BEGIN

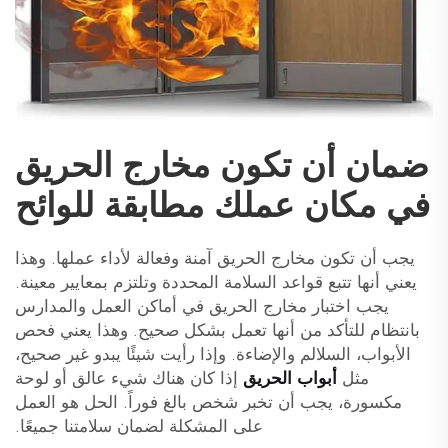
ضمان أن تكون مخارج الحريق
في مكان عملك مطابقة للوائح
يجب أن تكون مخارج الحريق آمنة وفعالة لأداء عملها. وهذا
يعني أنها تتبع قواعد السلامة المحددة وتلتزم بمعايير معينة.
يجب اختبار مخارج الحريق في أماكن العمل والمدارس
بانتظام للتأكد من أنها تعمل بشكل صحيح. وهذا يعني فحص
الأبواب، السلالم والإضاءة. وإذا رأيت شيئًا يبدو غير صحيح،
مثل
أبواب الحريق
إذا كان هناك شيء عالق أو لوحة
مكسورة، يجب أن تخبر شخص بالغ فوراً. الحل هو العمل
على المشكلة لضمان سلامتنا جميعًا.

END

● PROBLEM
Find the line with "يعني أنها تتبع" in the listing above, then write out that line and each remaining line exactly, with no other text.

● SOLUTION
يعني أنها تتبع قواعد السلامة المحددة وتلتزم بمعايير معينة.
يجب اختبار مخارج الحريق في أماكن العمل والمدارس
بانتظام للتأكد من أنها تعمل بشكل صحيح. وهذا يعني فحص
الأبواب، السلالم والإضاءة. وإذا رأيت شيئًا يبدو غير صحيح،
مثل
أبواب الحريق
إذا كان هناك شيء عالق أو لوحة
مكسورة، يجب أن تخبر شخص بالغ فوراً. الحل هو العمل
على المشكلة لضمان سلامتنا جميعًا.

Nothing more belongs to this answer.